The remainder of this thesis is organized as follows. Chapter 2 classifies various transcoding architectures and discusses the fundamental problems. In Chapter 3, a framework for FGS to single-layer transcoding is introduced. Chapter 4 proposes the drift compensation architecture. Experimental results and analysis are presented in Chapter 5.
Finally, Chapter 6 gives the concluding remarks.
Chapter 2
State of the Art
In this chapter, we will explore the prior arts on homogeneous (with similar standard) and heterogeneous (between different standards) video transcoding. An overview of transcoding architectures and techniques is provided along with an evaluation and discussion.
2.1. Transcoding Architectures
Efficient and effective transcoding architectures are needed to expand the applications of multimedia information exchange. As mentioned in the previous chapter, it is always possible to use a cascaded approach to perform transcoding. However the cost is too high to be feasible. The following subsections introduce several transcoding architectures that aim to reduce the computational complexity of the straightforward decoder-encoder implementation. The rationale behind these transcoding architectures is to reuse existed coding parameters or statistics from the input video bitstream. They may be applied not only to simplify the computation, but also to maintain or even improve the visual quality.
2.1.1. Spatial-Domain Video Transcoding
Fig. 3 illustrates the Cascaded Pixel-Domain Transcoder (CPDT) [3], which is very similar to the brute-force method. It is a concatenation of a standard decoder and a simplified encoder. The encoder does not perform full-scale motion estimation (ME).
Instead, it reuses the motion vectors as well as other information extracted from the input video bitstream. It is shown in [12] that the macroblock mode decision and ME module occupy about 70% of the overall encoder processing power. Hence, by avoiding these computationally intensive operations, it can speed up the transcoding process by roughly three times.
Fig. 3. Cascaded Pixel-Domain Transcoder (CPDT)
The prior works based on CPDT architecture focus on the improvement of new motion vector (MV) information in the encoder-loop. Generally, a homogeneous transcoder which is designed for bit rate adaptation requires no MV mapping operation.

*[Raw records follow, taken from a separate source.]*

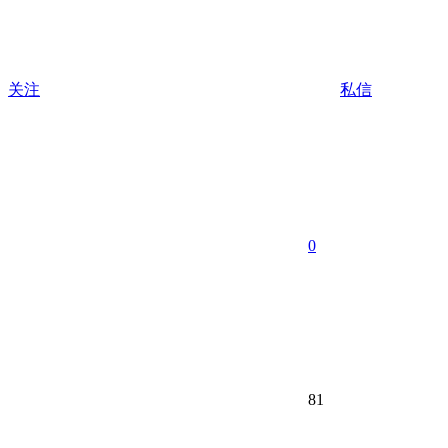
关注
私信
0
81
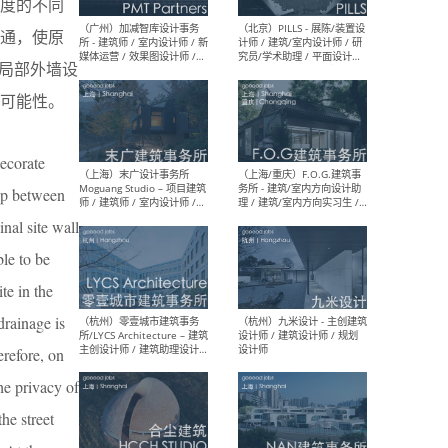
度的不同
（上海）十方圆国际 - 资深专
（上海
通，使原
案负责人 / 主案设计师 / 设
建筑
计师助理 / 软装设计师 / 软
/ 
局部外墙设
装设计师助理
师 
可能性。
decorate
hip between
（上海）Link-Arc建筑事务所
（上
- 项目建筑师 / 建筑设计师 –
& A
inal site wall
复杂几何造型 / 媒体主管 /
主创
学术研究专员 / 实习生计划
案深
ble to be
软装
（方
te in the
drainage is
erefore, on
（无锡）春山在望 - 实习生 /
（贵阳
the privacy of
方案设计师 / 软装设计师 /
迈德
方案设计师主管 / 平面设计
观设
he street
师
可）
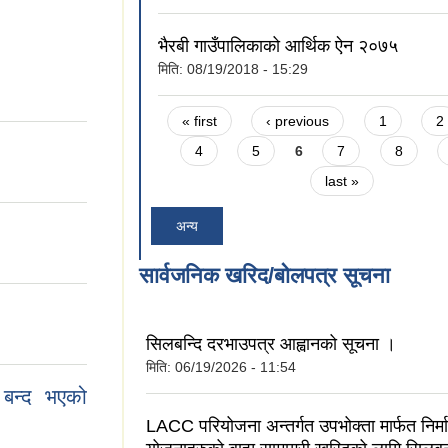
भैरबी गाउँपालिकाको आर्थिक ऐन २०७५
मिति:
08/19/2018 - 15:29
Pages
« first
‹ previous
1
2
4
5
6
7
8
last »
अन्य
।
सार्वजनिक खरिद/बोलपत्र सूचना
सिलबन्दि दरभाउपत्र आह्वानको सूचना ।
मिति:
06/19/2026 - 11:54
य बन्द भएको
LACC परियोजना अन्तर्गत उपभोक्ता मार्फत निर्मा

The functional unit of MV Mapping presented in CPDT is used particularly for transcoding which involves spatial resolution adjustment or heterogeneous format change. However, since reduced resolution transcoding is beyond the scope of this thesis, we will focus our attention to the problem of changes in the directionality of MVs in heterogeneous transcoding. For instance, in the MPEG-4 standard [2], an inter-coded macroblock comprises either one MV for the complete macroblock or four MVs, one for
each non-transparent 8×8 pel blocks forming the 16×16 pel macroblock, whereas MPEG-1/2 support only 16×16 prediction in progressive frames. For transcoding bitstreams from MPEG-4 format into MPEG-1/2 format, problems arise when passing MVs directly from the decoder to the encoder. Fig. 4 shows the way of multiple MVs being merged to a single MV when the coding mode is different. Hence, a motion vector mapping operation is required. A variety of methods have been discussed for deriving a new MV from the four MVs available in the input bitstream information. Although these methods are originally developed for reduced resolution transcoding, they are also applicable in our scenario. One strategy is to select one of the incoming MVs in random [14]. Weighted average taking into account the prediction error is presented in [13]. Some other methods, such as median, majority, and average, are presented and compared in [12]. To further improve the accuracy for prediction, MV refinement is performed in a small search window around the composite MV [15]. Other issues related to heterogeneous transcoding, such as picture type conversion [12] or frame rate reduction [15]-[17], will not be mentioned later due to out of thesis scope.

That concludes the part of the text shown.